## PROBLEM TO SOLVE
Transcribe the records below exactly.

## INFORMATION

--- START ---

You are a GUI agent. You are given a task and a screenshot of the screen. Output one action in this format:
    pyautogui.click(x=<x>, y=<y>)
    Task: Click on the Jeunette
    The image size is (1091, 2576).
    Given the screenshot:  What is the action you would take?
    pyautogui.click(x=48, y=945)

--- END ---

## WRITTEN RESPONSE
You are a GUI agent. You are given a task and a screenshot of the screen. Output one action in this format:
    pyautogui.click(x=<x>, y=<y>)
    Task: Click on the Jeunette
    The image size is (1091, 2576).
    Given the screenshot:  What is the action you would take?
    pyautogui.click(x=48, y=945)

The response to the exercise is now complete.